▸ **What is needed**: If a line of the data below holds the word "پژوهشکده", list it.

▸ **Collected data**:
>>>>

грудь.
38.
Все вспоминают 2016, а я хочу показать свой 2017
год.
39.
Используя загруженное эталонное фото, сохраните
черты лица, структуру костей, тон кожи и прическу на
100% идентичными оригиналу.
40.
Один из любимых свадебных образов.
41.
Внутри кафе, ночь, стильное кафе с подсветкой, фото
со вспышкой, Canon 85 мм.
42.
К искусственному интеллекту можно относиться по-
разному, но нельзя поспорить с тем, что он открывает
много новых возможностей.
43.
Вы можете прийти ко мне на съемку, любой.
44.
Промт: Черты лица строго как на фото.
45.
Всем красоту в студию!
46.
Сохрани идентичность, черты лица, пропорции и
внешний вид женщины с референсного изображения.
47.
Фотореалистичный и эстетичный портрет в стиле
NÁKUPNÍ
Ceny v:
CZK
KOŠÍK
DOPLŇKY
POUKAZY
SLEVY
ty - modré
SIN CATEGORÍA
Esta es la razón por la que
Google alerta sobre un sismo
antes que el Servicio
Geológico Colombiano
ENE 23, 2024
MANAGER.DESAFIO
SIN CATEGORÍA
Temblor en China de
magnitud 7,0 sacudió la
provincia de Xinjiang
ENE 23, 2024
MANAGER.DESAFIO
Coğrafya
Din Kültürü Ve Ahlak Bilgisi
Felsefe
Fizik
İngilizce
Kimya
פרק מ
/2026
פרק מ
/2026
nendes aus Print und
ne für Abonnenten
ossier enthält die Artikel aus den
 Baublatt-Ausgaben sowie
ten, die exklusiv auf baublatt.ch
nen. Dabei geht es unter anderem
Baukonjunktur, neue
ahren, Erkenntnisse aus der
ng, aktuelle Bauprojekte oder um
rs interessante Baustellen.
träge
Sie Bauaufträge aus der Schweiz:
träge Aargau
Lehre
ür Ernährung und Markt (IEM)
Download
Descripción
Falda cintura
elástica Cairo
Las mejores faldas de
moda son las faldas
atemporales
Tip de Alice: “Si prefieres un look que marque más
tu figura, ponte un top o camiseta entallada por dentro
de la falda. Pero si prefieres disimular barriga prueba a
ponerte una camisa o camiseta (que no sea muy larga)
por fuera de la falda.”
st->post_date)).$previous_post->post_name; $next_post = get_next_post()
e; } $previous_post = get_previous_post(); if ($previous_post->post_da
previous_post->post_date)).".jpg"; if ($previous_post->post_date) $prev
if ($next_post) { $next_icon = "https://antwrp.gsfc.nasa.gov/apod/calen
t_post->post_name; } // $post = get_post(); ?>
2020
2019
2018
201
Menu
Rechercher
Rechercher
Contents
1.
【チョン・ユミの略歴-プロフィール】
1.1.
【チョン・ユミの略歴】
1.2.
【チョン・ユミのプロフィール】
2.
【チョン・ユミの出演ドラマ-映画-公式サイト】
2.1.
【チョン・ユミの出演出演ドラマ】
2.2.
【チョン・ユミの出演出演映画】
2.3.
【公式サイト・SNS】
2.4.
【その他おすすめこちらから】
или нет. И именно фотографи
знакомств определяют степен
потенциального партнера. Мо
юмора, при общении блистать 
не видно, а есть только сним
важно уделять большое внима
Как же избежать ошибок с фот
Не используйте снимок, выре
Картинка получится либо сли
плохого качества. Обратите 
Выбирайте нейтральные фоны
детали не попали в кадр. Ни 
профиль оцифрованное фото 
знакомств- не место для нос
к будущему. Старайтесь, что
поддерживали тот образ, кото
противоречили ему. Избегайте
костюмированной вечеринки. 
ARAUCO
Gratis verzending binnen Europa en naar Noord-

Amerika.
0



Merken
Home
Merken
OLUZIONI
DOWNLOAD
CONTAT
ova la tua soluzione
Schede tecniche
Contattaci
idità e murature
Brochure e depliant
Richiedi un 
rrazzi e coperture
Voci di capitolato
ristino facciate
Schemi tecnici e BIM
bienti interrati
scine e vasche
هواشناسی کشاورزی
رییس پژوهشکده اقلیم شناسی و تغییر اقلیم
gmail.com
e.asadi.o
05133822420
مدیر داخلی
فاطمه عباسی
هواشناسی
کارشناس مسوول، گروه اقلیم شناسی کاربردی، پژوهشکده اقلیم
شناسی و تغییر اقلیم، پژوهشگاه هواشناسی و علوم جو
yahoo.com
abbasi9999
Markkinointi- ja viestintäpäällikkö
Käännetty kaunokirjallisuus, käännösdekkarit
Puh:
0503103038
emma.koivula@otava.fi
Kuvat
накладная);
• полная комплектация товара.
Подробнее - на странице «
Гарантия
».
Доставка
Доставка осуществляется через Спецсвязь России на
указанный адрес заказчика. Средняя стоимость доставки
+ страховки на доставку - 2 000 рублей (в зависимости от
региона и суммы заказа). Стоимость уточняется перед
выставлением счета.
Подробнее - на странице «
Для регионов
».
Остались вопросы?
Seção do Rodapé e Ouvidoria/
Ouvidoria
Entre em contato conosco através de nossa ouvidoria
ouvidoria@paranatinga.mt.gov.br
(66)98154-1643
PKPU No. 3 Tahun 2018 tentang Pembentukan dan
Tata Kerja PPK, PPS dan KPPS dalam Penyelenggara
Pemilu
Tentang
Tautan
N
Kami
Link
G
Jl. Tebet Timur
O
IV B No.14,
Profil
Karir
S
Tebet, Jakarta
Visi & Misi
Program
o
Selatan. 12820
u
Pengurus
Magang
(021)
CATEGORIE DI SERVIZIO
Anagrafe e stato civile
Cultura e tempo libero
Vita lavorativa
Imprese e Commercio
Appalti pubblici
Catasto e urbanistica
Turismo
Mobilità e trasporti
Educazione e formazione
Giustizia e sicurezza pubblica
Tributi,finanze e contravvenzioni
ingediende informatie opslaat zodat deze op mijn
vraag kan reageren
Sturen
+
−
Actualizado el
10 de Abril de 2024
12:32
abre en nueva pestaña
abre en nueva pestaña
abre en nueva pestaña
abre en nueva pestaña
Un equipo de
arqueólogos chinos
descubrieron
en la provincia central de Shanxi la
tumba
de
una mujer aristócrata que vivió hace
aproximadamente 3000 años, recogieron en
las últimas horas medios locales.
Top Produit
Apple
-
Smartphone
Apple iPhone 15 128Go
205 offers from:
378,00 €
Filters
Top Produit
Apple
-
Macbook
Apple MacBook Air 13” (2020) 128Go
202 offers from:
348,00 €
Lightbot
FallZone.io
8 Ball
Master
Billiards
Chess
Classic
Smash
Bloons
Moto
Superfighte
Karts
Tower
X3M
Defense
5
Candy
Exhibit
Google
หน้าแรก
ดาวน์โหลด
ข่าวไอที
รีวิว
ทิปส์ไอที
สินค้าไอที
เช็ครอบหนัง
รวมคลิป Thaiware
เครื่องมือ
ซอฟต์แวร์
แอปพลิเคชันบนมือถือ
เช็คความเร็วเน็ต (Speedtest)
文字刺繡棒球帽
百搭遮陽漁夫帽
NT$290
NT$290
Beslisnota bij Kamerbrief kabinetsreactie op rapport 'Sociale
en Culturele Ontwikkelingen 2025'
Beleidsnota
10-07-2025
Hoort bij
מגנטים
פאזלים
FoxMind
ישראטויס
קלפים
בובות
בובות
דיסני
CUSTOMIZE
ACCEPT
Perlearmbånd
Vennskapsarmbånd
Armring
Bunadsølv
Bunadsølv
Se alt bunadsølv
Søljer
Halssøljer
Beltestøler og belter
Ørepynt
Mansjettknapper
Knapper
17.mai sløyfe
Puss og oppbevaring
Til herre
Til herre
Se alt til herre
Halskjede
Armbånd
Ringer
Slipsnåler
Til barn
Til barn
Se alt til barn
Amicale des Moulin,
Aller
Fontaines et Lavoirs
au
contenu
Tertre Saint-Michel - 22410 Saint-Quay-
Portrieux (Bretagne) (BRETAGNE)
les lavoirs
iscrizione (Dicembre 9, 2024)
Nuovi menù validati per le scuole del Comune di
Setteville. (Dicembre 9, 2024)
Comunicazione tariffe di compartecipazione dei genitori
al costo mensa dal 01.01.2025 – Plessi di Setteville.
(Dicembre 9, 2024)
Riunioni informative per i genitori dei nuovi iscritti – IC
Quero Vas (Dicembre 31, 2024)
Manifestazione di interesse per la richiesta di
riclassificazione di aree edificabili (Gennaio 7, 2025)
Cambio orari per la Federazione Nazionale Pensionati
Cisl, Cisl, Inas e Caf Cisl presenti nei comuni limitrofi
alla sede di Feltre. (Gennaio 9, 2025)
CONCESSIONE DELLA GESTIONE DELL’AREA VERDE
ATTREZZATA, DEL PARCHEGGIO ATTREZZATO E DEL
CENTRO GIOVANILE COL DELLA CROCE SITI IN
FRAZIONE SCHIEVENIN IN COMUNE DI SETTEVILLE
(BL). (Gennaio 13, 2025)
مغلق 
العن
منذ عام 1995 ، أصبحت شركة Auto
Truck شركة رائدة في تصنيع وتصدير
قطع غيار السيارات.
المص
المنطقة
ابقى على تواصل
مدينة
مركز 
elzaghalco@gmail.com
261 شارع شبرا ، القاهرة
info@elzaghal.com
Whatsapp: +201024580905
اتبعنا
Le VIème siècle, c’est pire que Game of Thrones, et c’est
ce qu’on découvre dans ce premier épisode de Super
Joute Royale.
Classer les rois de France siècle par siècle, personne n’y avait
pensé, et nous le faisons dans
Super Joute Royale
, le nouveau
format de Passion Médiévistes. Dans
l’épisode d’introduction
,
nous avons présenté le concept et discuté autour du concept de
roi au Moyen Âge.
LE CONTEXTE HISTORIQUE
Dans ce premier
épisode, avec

<<<<

▸ **Answer box**:
رییس پژوهشکده اقلیم شناسی و تغییر اقلیم
کارشناس مسوول، گروه اقلیم شناسی کاربردی، پژوهشکده اقلیم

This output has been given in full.